Tierhaltung

Verfasst am: 24. Januar 2004 von Barbara 2 Kommentare

"Man kann die Größe und den Fortschritt einer Nation daran erkennen, wie sie ihre Tiere behandelt."(Mahatma Gandhi)

Unsere Nachbarin hat einen neuen Hund. Ein niedlicher kleiner brauner Welpe mit weißen Zehen – die Spitzen seiner hellbraunen Pfoten sind weiß – wuselt da vor der Tür herum, während der alte blinde Hofhund in seiner total verdreckten Ecke zwischen seinen eigenen Hundehaufen an der Kette liegt und nur noch manchmal heiser bellt. Das junge Hündchen soll wohl die Ablösung sein.

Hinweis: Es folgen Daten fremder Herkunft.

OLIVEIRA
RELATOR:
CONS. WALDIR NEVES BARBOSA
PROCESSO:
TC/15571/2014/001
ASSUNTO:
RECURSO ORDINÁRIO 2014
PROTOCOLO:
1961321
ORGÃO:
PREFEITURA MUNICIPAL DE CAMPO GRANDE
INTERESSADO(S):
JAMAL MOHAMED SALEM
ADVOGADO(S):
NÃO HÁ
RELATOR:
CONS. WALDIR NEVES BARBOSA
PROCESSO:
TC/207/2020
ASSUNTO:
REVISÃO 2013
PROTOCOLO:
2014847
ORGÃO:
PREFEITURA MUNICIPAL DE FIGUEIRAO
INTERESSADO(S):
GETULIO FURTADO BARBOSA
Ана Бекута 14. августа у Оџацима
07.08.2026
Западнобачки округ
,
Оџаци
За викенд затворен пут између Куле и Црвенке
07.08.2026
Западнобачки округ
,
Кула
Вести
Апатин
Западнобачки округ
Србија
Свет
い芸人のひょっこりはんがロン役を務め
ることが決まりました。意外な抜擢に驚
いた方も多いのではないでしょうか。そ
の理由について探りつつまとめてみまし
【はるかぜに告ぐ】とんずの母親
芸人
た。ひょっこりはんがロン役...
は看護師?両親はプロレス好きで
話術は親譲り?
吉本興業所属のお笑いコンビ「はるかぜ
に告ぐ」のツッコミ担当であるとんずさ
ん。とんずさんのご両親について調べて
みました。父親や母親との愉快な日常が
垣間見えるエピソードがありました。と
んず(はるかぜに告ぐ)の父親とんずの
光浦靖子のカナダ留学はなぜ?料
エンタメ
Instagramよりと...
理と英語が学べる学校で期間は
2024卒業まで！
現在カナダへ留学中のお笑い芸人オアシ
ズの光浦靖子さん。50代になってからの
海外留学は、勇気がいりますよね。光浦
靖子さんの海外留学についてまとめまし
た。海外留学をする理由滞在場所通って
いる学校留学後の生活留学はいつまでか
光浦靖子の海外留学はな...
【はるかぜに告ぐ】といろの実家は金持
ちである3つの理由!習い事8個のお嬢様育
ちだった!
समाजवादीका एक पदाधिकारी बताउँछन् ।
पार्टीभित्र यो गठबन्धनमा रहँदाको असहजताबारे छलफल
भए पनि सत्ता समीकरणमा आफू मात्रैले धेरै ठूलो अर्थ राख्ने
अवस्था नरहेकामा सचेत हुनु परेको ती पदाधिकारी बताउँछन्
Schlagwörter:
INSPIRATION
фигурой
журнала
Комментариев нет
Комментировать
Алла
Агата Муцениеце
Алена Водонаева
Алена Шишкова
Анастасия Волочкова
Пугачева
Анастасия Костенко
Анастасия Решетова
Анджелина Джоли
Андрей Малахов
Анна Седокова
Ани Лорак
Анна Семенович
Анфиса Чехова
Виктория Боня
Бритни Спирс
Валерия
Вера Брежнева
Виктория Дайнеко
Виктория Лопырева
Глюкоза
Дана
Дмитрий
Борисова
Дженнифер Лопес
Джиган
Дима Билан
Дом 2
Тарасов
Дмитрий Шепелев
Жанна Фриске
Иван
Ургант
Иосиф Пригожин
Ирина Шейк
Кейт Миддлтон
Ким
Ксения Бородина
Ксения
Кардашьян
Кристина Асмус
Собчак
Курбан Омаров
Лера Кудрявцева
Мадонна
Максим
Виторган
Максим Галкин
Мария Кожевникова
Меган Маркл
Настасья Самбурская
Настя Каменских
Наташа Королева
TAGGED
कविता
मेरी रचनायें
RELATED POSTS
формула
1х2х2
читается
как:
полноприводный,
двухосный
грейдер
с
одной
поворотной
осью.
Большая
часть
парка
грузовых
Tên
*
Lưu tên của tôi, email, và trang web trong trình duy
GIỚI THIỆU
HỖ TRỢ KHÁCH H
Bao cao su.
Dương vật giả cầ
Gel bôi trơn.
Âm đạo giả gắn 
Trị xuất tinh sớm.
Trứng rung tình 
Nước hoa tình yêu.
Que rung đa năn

Ich habe mich so erschrocken, als ich den knuddeligen Welpen sah, es ging mir richtig ans Herz, weil sein trauriges Schicksal schon besiegelt ist. Er weiß das noch nicht und purzelt da herum. Aber ich kenne ja alle die armen Viecher hier im Dorf und weiß, wie schlecht sie behandelt werden.

Zuerst, wenn sie klein und niedlich sind, werden sie von den Kindern wie Spielzeug herumgeschleppt, geküsst und gedrückt ("zermaddert" würde es ostpeußisch heißen). Dann wird man ihrer überdrüssig, bindet ihnen einen Strick um den Hals und lässt sie bei Wind und Wetter draußen, vielleicht, wenn sie Glück haben, unter einer Plastiktonne vegetieren. "Hunde gehören auf die Straße", sagt man im Dorf. Und es ist üblich, sie mit Fußtritten zu jagen und herumzuscheuchen. Die meisten Hunde hier in Portugal ziehen den Schwanz ein und laufen ängstlich weg, wenn ein Mensch ihnen nahe kommt. Sie haben schlechte Erfahrungen mit den Menschen gemacht. Es handelt sich meistens um kleine Hunde, Mischlinge. Die kleineren  können vielleicht überleben, weil sie nicht so viel Nahrung brauchen.

Größere Hunde sind oft total abgemagert und verwildert, krank und scheu. Sie werden für die Jagd gebraucht und laufen dann in Rudeln durch die Wälder. Aber ich kenne keinen dieser Jagdhunde, der älter als 3 oder 4 Jahre wird. Sie sind eines Tages verschwunden. Vielleicht erschossen, in Ermanglung von Wild. Hier wird schließlich auf alles geschossen, was kreucht und fleucht.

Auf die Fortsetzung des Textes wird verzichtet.